Protests erupt over alleged Quran desecration

? Shouting “Death to America!” more than 1,000 demonstrators rioted and threw stones at a U.S. military convoy Wednesday, as protests spread to four Afghan provinces over a report that interrogators desecrated Islam’s holy book at the U.S. prison at Guantanamo Bay.

Police fired on the protesters, many of them students, trying to stifle the biggest display of anti-American anger since the ouster of the ruling Taliban militia 3 1/2 years ago. There were no reports of American casualties, but the violence left four dead and 71 injured in Jalalabad, a city 80 miles east of the capital, Kabul.

Mobs smashed car and shop windows and attacked government offices, the Pakistani consulate and the offices of two U.N. agencies in Jalalabad. Smoke billowed from the consulate and a U.N. building. More than 50 foreign aid workers were reportedly evacuated.

The protests may expand into neighboring Pakistan, where a coalition of hard-line Islamic parties said it would hold nationwide demonstrations Friday over the alleged desecration of the Quran.

Many of the 520 inmates in Guantanamo are Pakistanis and Afghans captured after the Sept. 11 attacks. Despite both governments’ support of the U.S.-led war on terrorism, suspicion lingers in the conservative Muslim nations about the American military.

Growing urban unrest could pose another security challenge for the U.S.-backed Afghan government, which is already battling a reinvigorated Taliban insurgency. About 18,000 U.S. troops are in Afghanistan, fighting rebels and searching for Taliban and al-Qaida leaders, including Osama bin Laden.

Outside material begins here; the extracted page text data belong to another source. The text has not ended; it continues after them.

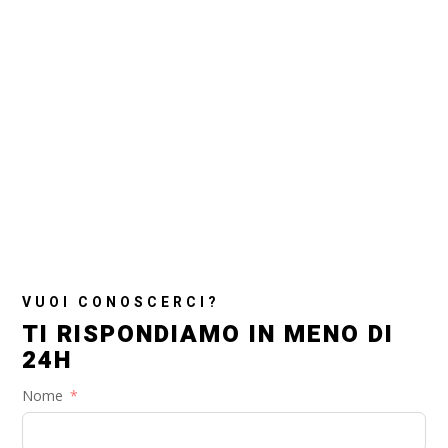
VUOI CONOSCERCI?
TI RISPONDIAMO IN MENO DI
24H
Nome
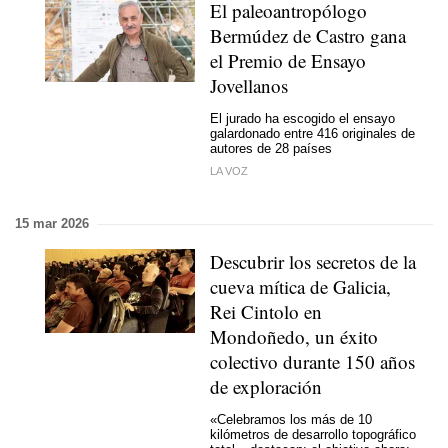
El paleoantropólogo
Bermúdez de Castro gana
el Premio de Ensayo
Jovellanos
El jurado ha escogido el ensayo
galardonado entre 416 originales de
autores de 28 países
LA VOZ
15 mar 2026
Descubrir los secretos de la
cueva mítica de Galicia,
Rei Cintolo en
Mondoñedo, un éxito
colectivo durante 150 años
de exploración
«Celebramos los más de 10
kilómetros de desarrollo topográfico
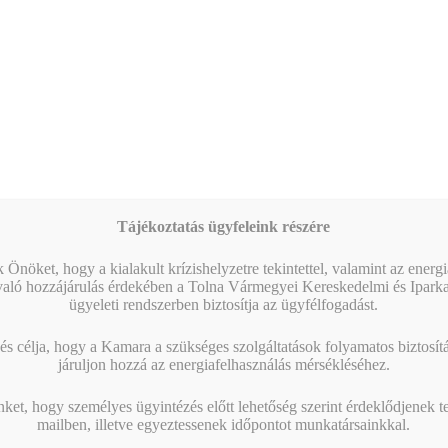
Tájékoztatás ügyfeleink részére
 Önöket, hogy a kialakult krízishelyzetre tekintettel, valamint az energ
való hozzájárulás érdekében a Tolna Vármegyei Kereskedelmi és Ipark
ügyeleti rendszerben biztosítja az ügyfélfogadást.
s célja, hogy a Kamara a szükséges szolgáltatások folyamatos biztosítás
járuljon hozzá az energiafelhasználás mérsékléséhez.
nket, hogy személyes ügyintézés előtt lehetőség szerint érdeklődjenek t
mailben, illetve egyeztessenek időpontot munkatársainkkal.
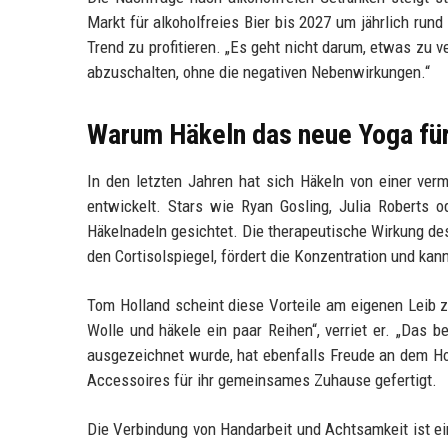
Markt für alkoholfreies Bier bis 2027 um jährlich run
Trend zu profitieren. „Es geht nicht darum, etwas zu v
abzuschalten, ohne die negativen Nebenwirkungen.“
Warum Häkeln das neue Yoga für
In den letzten Jahren hat sich Häkeln von einer ve
entwickelt. Stars wie Ryan Gosling, Julia Roberts 
Häkelnadeln gesichtet. Die therapeutische Wirkung de
den Cortisolspiegel, fördert die Konzentration und ka
Tom Holland scheint diese Vorteile am eigenen Leib z
Wolle und häkele ein paar Reihen“, verriet er. „Das b
ausgezeichnet wurde, hat ebenfalls Freude an dem Ho
Accessoires für ihr gemeinsames Zuhause gefertigt.
Die Verbindung von Handarbeit und Achtsamkeit ist ei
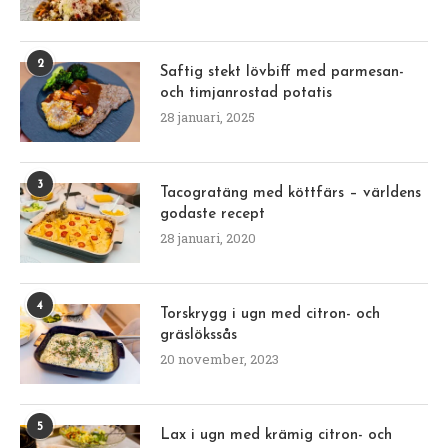
2
Saftig stekt lövbiff med parmesan-
och timjanrostad potatis
28 januari, 2025
3
Tacogratäng med köttfärs – världens
godaste recept
28 januari, 2020
4
Torskrygg i ugn med citron- och
gräslökssås
20 november, 2023
5
Lax i ugn med krämig citron- och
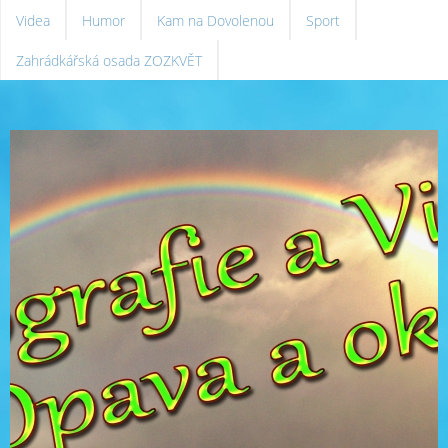
Videa
Humor
Kam na Dovolenou
Sport
Zahrádkářská osada ZOZKVĚT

President Hamid Karzai, who travels to Washington this month, played down the violence.

“It is not the anti-American sentiment, it is a protest over news of the desecration of the holy Quran,” Karzai told reporters after talks with NATO officials.

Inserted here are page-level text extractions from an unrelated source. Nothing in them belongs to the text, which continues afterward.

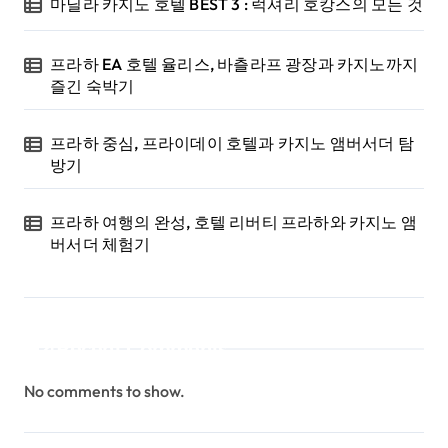
마닐라 카지노 호텔 BEST 3 : 럭셔리 호캉스의 모든 것
프라하 EA 호텔 율리스, 바츨라프 광장과 카지노까지
즐긴 숙박기
프라하 중심, 프라이데이 호텔과 카지노 앰버서더 탐
방기
프라하 여행의 완성, 호텔 리버티 프라하와 카지노 앰
버서더 체험기
Recent Comments
No comments to show.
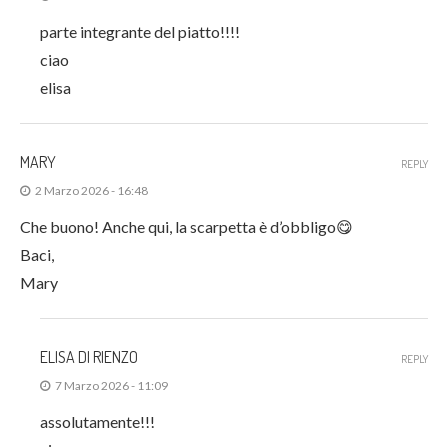
parte integrante del piatto!!!!
ciao
elisa
MARY
REPLY
2 Marzo 2026 - 16:48
Che buono! Anche qui, la scarpetta è d’obbligo😋
Baci,
Mary
ELISA DI RIENZO
REPLY
7 Marzo 2026 - 11:09
assolutamente!!!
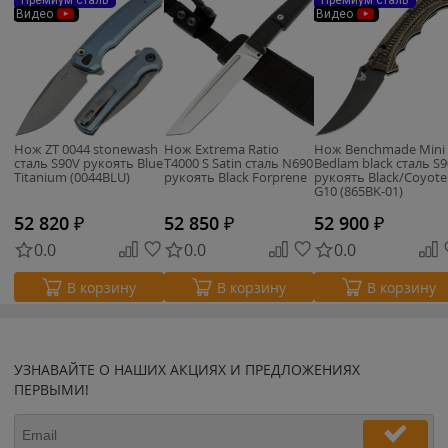
Премиум сталь
Премиум сталь
Видео
Видео
Нож ZT 0044 stonewash
Нож Extrema Ratio
Нож Benchmade Mini
сталь S90V рукоять Blue
T4000 S Satin сталь N690
Bedlam black сталь S
Titanium (0044BLU)
рукоять Black Forprene
рукоять Black/Coyote
G10 (865BK-01)
52 820
₽
52 850
₽
52 900
₽
0.0
0.0
0.0
В корзину
В корзину
В корзину
УЗНАВАЙТЕ О НАШИХ АКЦИЯХ И ПРЕДЛОЖЕНИЯХ
ПЕРВЫМИ!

“Afghanistan is now a democratic country, people can come out and protest and demonstrate and express themselves,” Karzai said.

A car burns in the street as university students protest in the streets in Jalalabad, Afghanistany. Police and U.S. troops opened fire Wednesday in the eastern Afghan city to control hundreds of students rioting over alleged desecration of Islam's holy book at the U.S. jail in Guantanamo Bay, Cuba.

The source of anger was a brief report in the May 9 edition of Newsweek that interrogators placed Qurans on toilets to rattle suspects, and in at least one case “flushed a holy book down the toilet.”

Pentagon spokesman Lt. Cmdr. Flex Plexico said the U.S. military was investigating. “This allegation is contrary to our respect for cultural customs and fundamental belief in the freedom of religion,” Plexico said.

Last weekend, Pakistan’s government said it was “deeply dismayed” about the report and registered its disapproval to Washington. Many Afghans read Pakistani papers and understand Pakistani broadcasts; access to satellite TV has mushroomed since U.S.-led forces toppled the Taliban in late 2001.